Personal knowledge management¶
Personal knowledge management (PKM) refers to the collection of processes that a person uses to gather, classify, store, search, retrieve, and share knowledge. The goal is to facilitate learning, recall, and the generation of new ideas.^[index.md]
Tooling and Ecosystem¶
Effective PKM often relies on software tools to organize information. Common applications in this space support linking thoughts, managing structured data, and integrating references^[index.md]:
- [[Obsidian]]: A popular tool for PKM, characterized by its use of markdown files and focus on Zettelkasten-style linking^[index.md].
- [[Notion]]: A versatile workspace that combines note-taking with database functionality for organizing knowledge^[index.md].
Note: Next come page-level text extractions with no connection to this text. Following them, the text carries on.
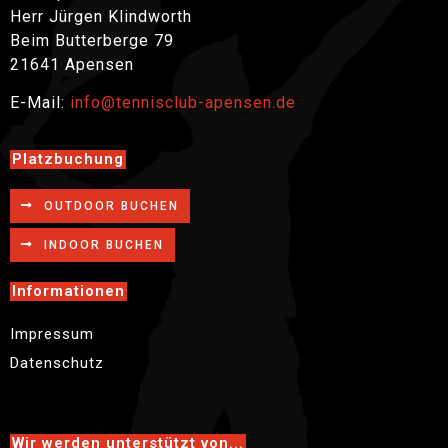
Herr Jürgen Klindworth
Beim Butterberge 79
21641 Apensen
E-Mail:
info@tennisclub-apensen.de
Platzbuchung
OUTDOOR BUCHEN
INDOOR BUCHEN
Informationen
Impressum
Datenschutz
Wir werden unterstützt von...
- [[Logseq]]: An outliner-based tool that supports bi-directional linking and graph views^[index.md].
Related Concepts¶
PKM encompasses various methodologies and workflows for handling information:
- Zettelkasten: A method of note-taking and personal knowledge management that emphasizes atomic notes and linking.
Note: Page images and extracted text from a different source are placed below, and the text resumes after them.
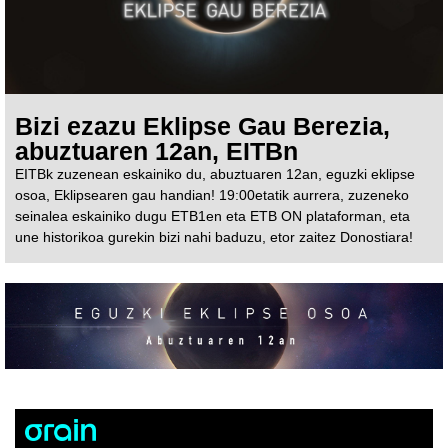
Bizi ezazu Eklipse Gau Berezia,
abuztuaren 12an, EITBn
EITBk zuzenean eskainiko du, abuztuaren 12an, eguzki eklipse
osoa, Eklipsearen gau handian! 19:00etatik aurrera, zuzeneko
seinalea eskainiko dugu ETB1en eta ETB ON plataforman, eta
une historikoa gurekin bizi nahi baduzu, etor zaitez Donostiara!
Orain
- Atomic note principle: The practice of recording only one idea per note to ensure flexibility and reusability^[zettelkasten.md].
- Documentation Workflow: The systematic process of creating and maintaining documentation, often utilizing templates for efficiency^[readme-templates.md].
- Evolutionary note preservation: The principle of keeping old notes and linking them to new iterations to document the evolution of thought^[zettelkasten.md].